• _Your task_:
Locate all lines in the data below that hold "việc" and show them.

══════

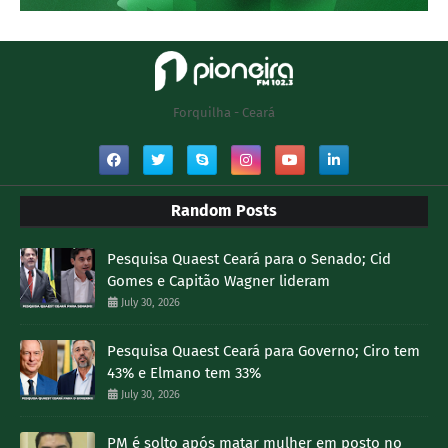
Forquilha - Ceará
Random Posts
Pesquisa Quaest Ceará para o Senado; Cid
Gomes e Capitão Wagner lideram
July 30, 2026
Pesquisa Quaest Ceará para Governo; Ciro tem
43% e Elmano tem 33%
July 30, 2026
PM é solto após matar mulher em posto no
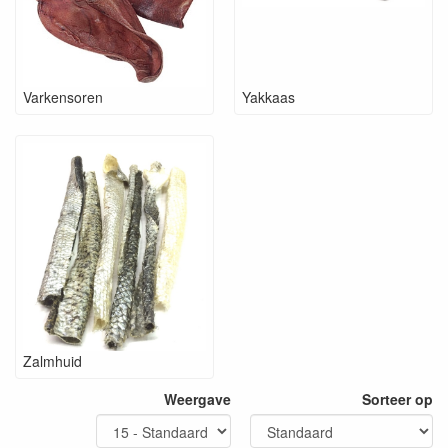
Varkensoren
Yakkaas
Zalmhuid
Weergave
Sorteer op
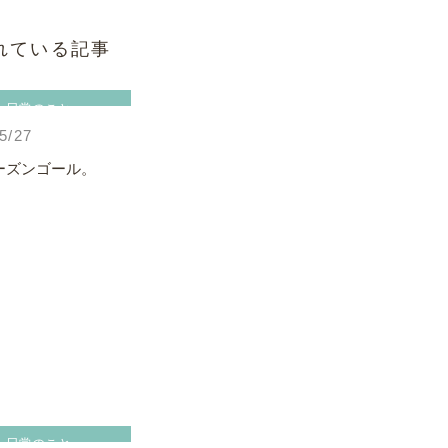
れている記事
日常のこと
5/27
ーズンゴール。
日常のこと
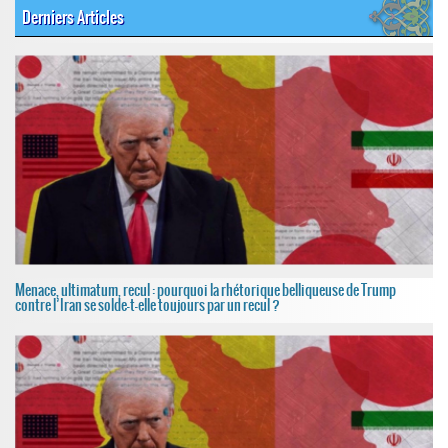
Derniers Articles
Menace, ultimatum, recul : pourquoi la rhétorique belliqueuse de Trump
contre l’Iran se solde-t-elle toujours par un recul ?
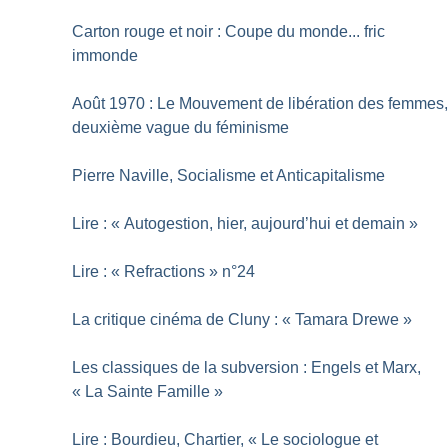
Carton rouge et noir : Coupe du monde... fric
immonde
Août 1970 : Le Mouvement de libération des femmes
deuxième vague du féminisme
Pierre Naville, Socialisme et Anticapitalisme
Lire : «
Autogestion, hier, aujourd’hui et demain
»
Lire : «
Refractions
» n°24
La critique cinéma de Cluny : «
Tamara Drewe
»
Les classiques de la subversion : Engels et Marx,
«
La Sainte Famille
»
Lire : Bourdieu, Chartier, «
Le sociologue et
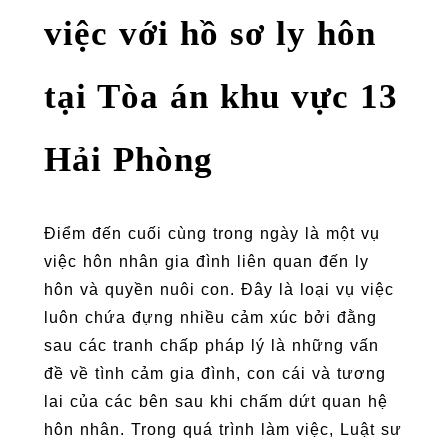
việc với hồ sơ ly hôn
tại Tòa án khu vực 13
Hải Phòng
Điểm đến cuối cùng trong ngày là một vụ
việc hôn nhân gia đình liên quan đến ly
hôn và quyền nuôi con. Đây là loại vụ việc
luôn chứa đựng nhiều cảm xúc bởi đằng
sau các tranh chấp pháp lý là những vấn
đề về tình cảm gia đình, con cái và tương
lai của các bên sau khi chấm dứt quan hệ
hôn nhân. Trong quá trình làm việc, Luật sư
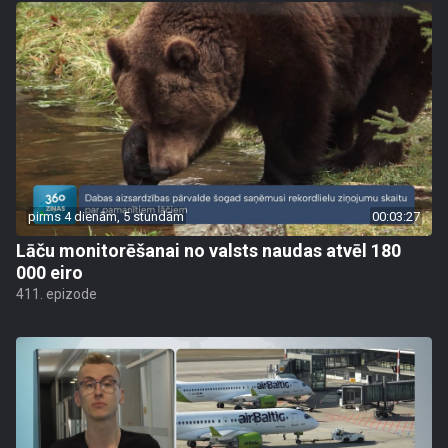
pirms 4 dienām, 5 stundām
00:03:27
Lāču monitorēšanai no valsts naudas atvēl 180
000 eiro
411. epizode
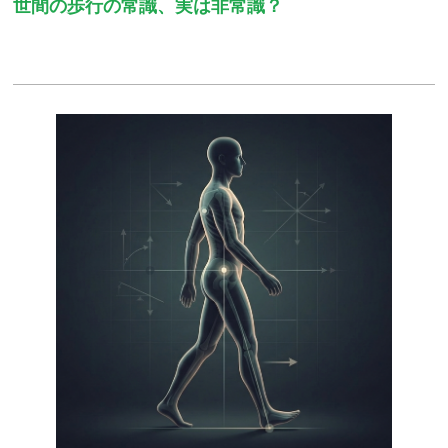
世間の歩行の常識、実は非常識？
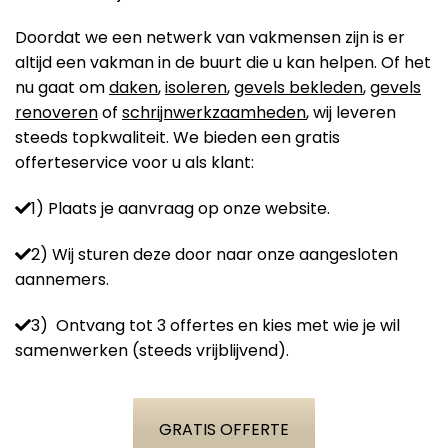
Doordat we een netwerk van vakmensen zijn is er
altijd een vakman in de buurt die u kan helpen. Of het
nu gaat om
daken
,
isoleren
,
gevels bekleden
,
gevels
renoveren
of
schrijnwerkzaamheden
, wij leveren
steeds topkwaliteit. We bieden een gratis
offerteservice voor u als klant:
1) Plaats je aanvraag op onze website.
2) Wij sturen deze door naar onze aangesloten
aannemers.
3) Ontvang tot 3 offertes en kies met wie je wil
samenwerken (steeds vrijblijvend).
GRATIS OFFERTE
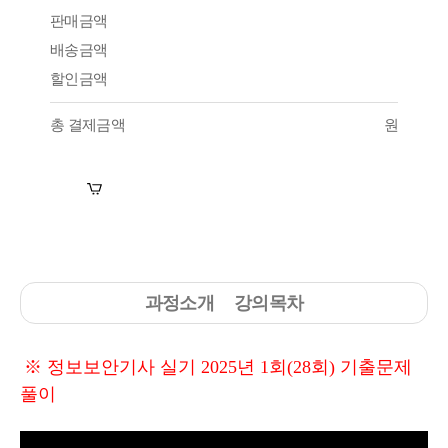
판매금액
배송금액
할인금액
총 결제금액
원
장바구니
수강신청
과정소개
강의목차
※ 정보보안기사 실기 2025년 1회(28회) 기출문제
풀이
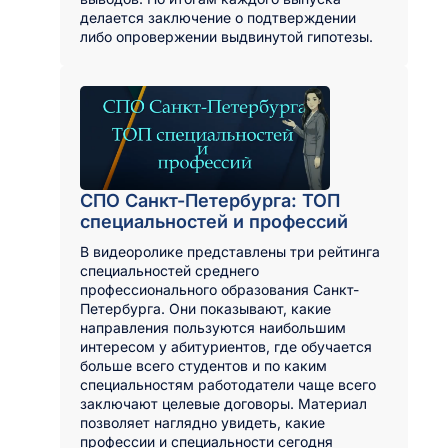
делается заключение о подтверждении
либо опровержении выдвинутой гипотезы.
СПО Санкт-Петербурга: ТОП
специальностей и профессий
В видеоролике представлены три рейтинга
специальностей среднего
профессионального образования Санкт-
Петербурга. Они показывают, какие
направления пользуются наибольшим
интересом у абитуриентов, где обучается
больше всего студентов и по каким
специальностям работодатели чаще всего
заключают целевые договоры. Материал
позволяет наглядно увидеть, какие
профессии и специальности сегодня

══════

• _Written response_:
việc với hồ sơ ly hôn
việc hôn nhân gia đình liên quan đến ly
hôn và quyền nuôi con. Đây là loại vụ việc
hôn nhân. Trong quá trình làm việc, Luật sư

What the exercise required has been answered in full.